NEW DELHI: C Rangarajan, chairman of Prime Minister’s Economic Advisory Council (EAC), has said that microfinance institutions should be recognised as non-banking finance companies (NBFCs) in order to be regulated.
The former RBI chief, who is also heading the committee on financial inclusion, said on Wednesday that there should be no relaxation as far as norms on capital base is concerned, and these institutions should be regulated by Nabard.
The bill on microfinance institutions, now under consideration of the government, does not consider these institutions as NBFCs. “Microfinance NBFCs can become business correspondents for banks, but they should not be correspondents on the lending side, because it may lead to a conflict of interest,” Mr Rangarajan said.

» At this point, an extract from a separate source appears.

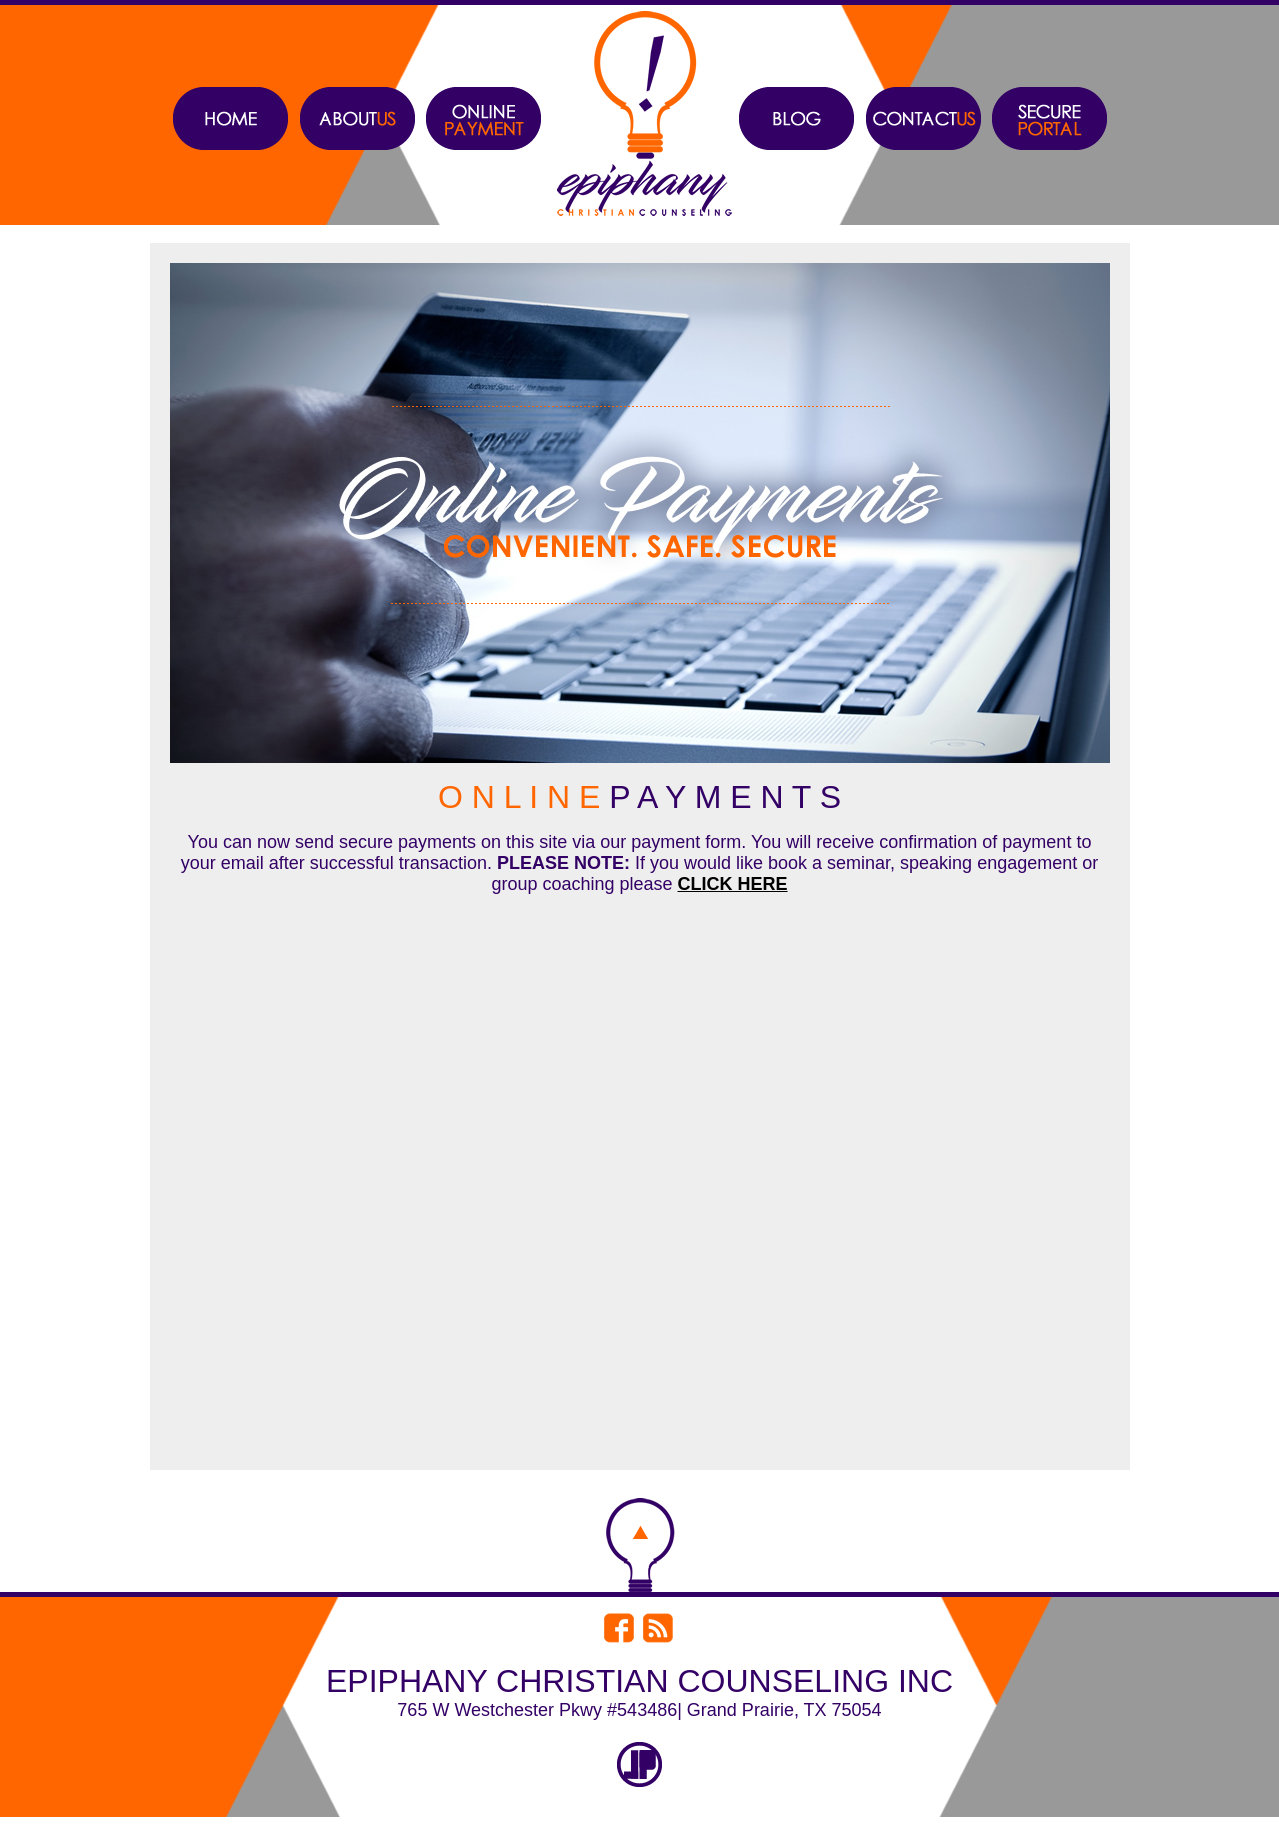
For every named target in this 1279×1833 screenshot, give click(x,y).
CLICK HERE (733, 884)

The EAC chief was delivering the valedictory address at a seminar on microfinance. The proposal has the potential to become a shot in the arm for the microfinance sector.
Mr Rangarajan said the proposed microfinance NBFCs should have 80% asset base in microcredit, providing farm loans up to Rs 5,000 and a housing loan up to Rs 1,50,000.
Mr Rangarajan emphasised flexibility in the interest rates charged by microfinance institutions, but said that the pure interest rate component should be separated from the cost of services.
“They must ensure that earning capacities of borrowers must be enhanced. The overall cost has to be maintained to be consistent with repayment capacities,” he said.
While the SHG-bank linkage has proved to be a low cost model in reaching out to small borrowers, it needs to be strengthened, he said.